The newly separated Taliban fraction has appointed Mullah Abdul Manan deputy for Mullah Abdul Rasul, as it elected Mohammad Dadullah and Mullah Shir Mohamad Akhond Zadeh as deputies for military affairs and Mullah Baz Mohammad Haris as depuity of political affairs. The Mullah Rasul’s group argued that Mullah Akhtar Mansour has marred their movement reputation for the sake of his greed for power.

The new vision and rift have triggered clashes between armed militants belonging to the two groups in Zabul province. The reports suggested that clashes have left over 50 people dead from the two sides. Meanwhile, the question which rises is that what internal factors have been effective in emergence of the gap in the body of Afghanistan’s Taliban?

To answer the question two sets of major elements must be put into consideration.

The first and the most important factor is the fact that after the death of Mullah Mohammad Omar, group members disagreed over selecting new leadership. Some of the members of Taliban believed that Akhtar Mansour had covered up Mullah Omar’s death to take his place while he and some other members had been Omar’s close friends and confident partners, and he had fully trusted in their company and help.

In addition to possible Mansour’s  role in the death of Mullah Omar, other factors including torture of the key Taliban members, ignoring Mullah Omar’s family and other Taliban’s top leaders, Mullah Akhtar Mansour’s coup have been central in appearance of gaps in Taliban’s body and announcement of Mullah Mohammad Rasul as rival leader. The objection of some of Taliban’s outstanding figures, who questioned choosing Mansour as leader, has been influential in widening the division.

Moreover, some of Taliban’s military commanders including Mullah Abdul Qayyum Zakir, Molavi Mohammad Yaqub, Mullah Abdul Manan, and Mullah Najibullah have come against Akhtar Mansour. Molavi Mohammad Yaqub, Mullah Omar’s son, and Mullah Abdul Manan, Omar’s half-brother, have rejected to recognize Mansour as leader, as Mullah Abdul Manan has said that very soon there would be a meeting to be attended by Taliban’s leaders and military commanders to choose a new leader as successor for Mullah Omar. The complex of these approaches has created a new front for the militant group’s leadership, and even the swear of allegiance by Ayman al-Zawahiri, Al-Qaeda’s leader, has not boosted Taliban new leader’s position.

On the other hand, Mullah Rasul and his supporters see the increase of attempts to fix up direct negotiations between the Afghan government and Taliban, and intensification of violence and its outstretch to Afghanistan’s northern regions as other factors underpinning Taliban discords. Having in mind that Mullah Mansour has been aware of the peace process and it was with his agreement that the process moved ahead, in fact Mansour’s bloc attitudes, which are more moderate toward the Afghan government and the peace process,  have brought forth some opposition to his leadership, especially from Mullah Rasul’s more conservative fraction.

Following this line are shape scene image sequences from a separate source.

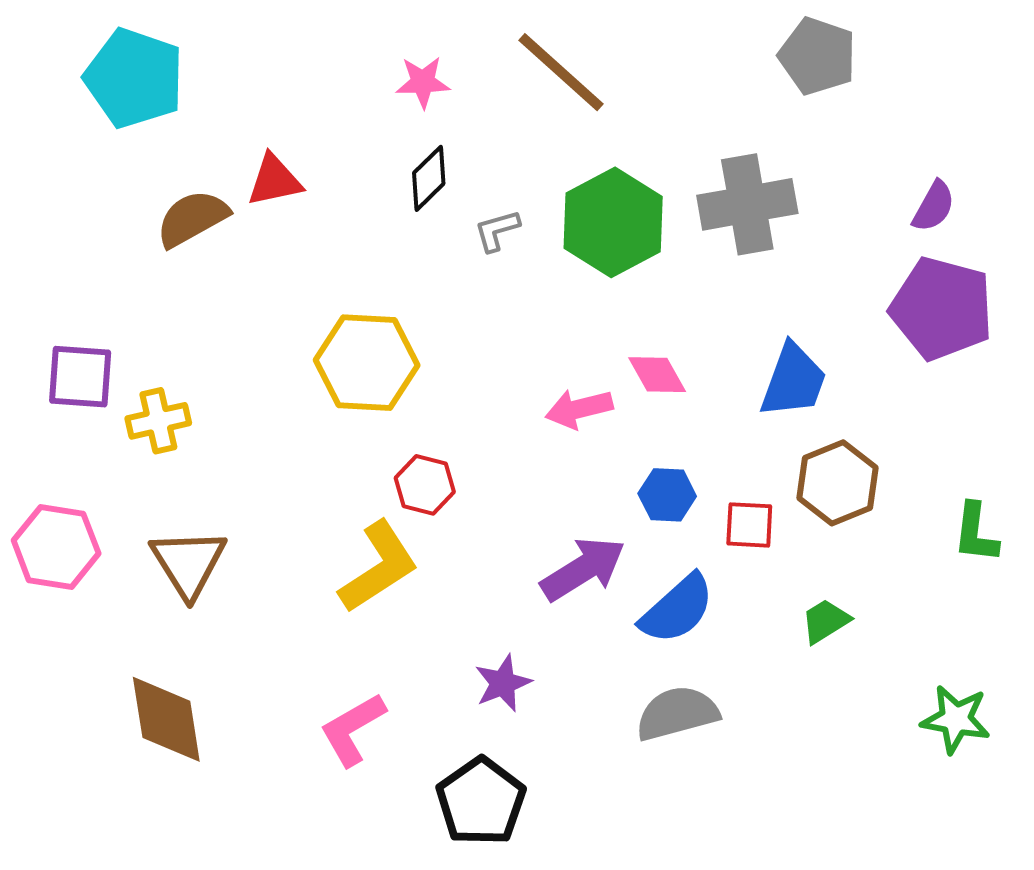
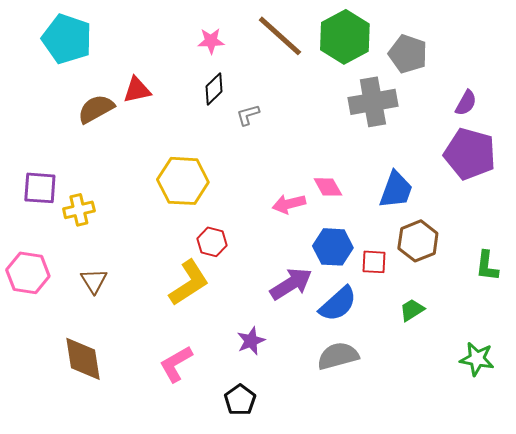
gray pentagon: (817, 56) -> (408, 54), moved
green hexagon: (613, 222) -> (345, 37), moved
blue hexagon: (667, 495) -> (333, 247), size x1.4
brown triangle: (188, 563) -> (94, 281), size x0.7
black pentagon: (481, 801) -> (240, 400), size x0.7

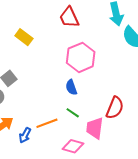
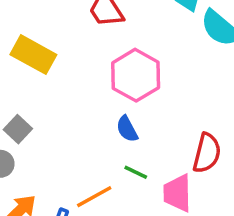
yellow rectangle: (24, 37) -> (33, 55), size x1.4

Therefore, it should be noted that the type of Kabul government’s interaction with Taliban and the peace talks, and type of the interaction of ISIS terrorist group with different fractions of Taliban have been effective in the current split. It seems that Mullah Rasul’s group is dissatisfied with Mullah Akhtar stance against the peace talks with government, and its position against ISIS is not as hostile as that of Mansur. Some reports talk about Rasul’s flexible and moderate approach to ISIS and the terrorist group’s supports for Mullah Mansour’s opponents.